Emergent technologies could prove a delight. The trial and error of techniques are precisely the methods of children at play. The common provides value through the conduit of responsible roles – by both probity and labour – which is more than money could buy.
In this I am supported by a study partially funded (you may be surprised) by NASA’s Goddard Space Flight Centre. Authors from every period of history, noting the collapse of civilizations would have endorsed this study, which re-enforces anciently-understood truths with computerised mathematical models. The following is from a Guardian article of 14th March 2014, by Dr Nafeez Ahmed. The quoted passages are his selections from the study.

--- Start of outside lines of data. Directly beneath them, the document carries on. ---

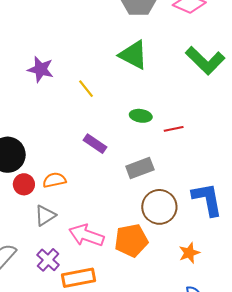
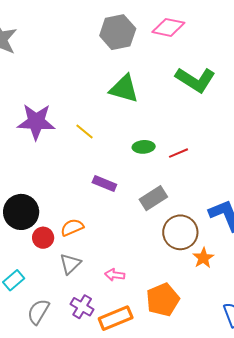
purple star: (41, 69) -> (36, 122), size x1.4
pink arrow: (86, 235) -> (115, 275), size x0.6
orange pentagon: (131, 240) -> (163, 300), moved
orange star: (189, 253) -> (203, 258), moved

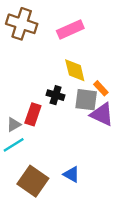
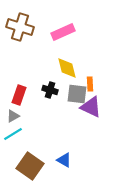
orange rectangle: (101, 88) -> (90, 84), turned 40
red rectangle: (33, 114) -> (19, 95), moved

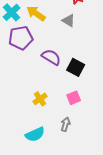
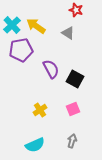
purple semicircle: (51, 57) -> (51, 69), turned 30
gray arrow: (65, 124) -> (72, 141), moved

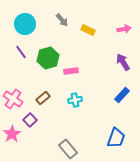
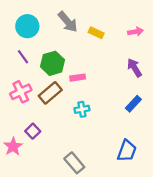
gray arrow: (62, 20) -> (68, 22), size x1.5
brown rectangle: (43, 98) -> (50, 93), moved, size x1.5
pink cross: (13, 99) -> (21, 92), moved, turned 30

“… accumulated surplus is not evenly distributed throughout society, but rather has been controlled by an elite. The mass of the population, while producing the wealth, is only allocated a small portion of it by elites, usually at or just above subsistence levels.”
The study challenges those who argue that technology will resolve these challenges by increasing efficiency:
“Technological change can raise the efficiency of resource use, but it also tends to raise both per capita resource consumption and the scale of resource extraction, so that (….) the increases in consumption often compensate for the increased efficiency of resource use.”
Productivity increases in agriculture and industry over the last two centuries have come from “increased (rather than decreased) resource throughput,” despite dramatic efficiency gains over the same period.
Modelling a range of different scenarios, Motesharri and his colleagues conclude that under conditions “closely reflecting the reality of the world today… we find that collapse is difficult to avoid.”
The authors go on to say “Collapse can be avoided and population can reach equilibrium if the per capita rate of depletion of nature is reduced to a sustainable level, and if resources are distributed in a reasonably equitable fashion.”
This book is an exploration of techniques for economies to sit happily within their ecologies and also for citizens to sit happily in their roles as contributory parts to the whole.
A whole, peaceful revolution may be composed of millions of personally-determined moral decisions. If we cannot reverse Oliver Goldsmith’s phrase, in which wealth accumulates and men decay, we will be forced to join him in his despair. Writers from ancient times through to the more recent Adam Smith, Thomas Paine, John Stuart Mill, Henry George – and yes, Winston Churchill saw how, when wealth accumulates, civilisations decay.
If we wait for the governments, it’ll be too little, too late. If we act as individuals, it will be too little. But if we act as communities, it might just be enough, just in time.
– says Rob Hopkins, founder of the Transition Town movement.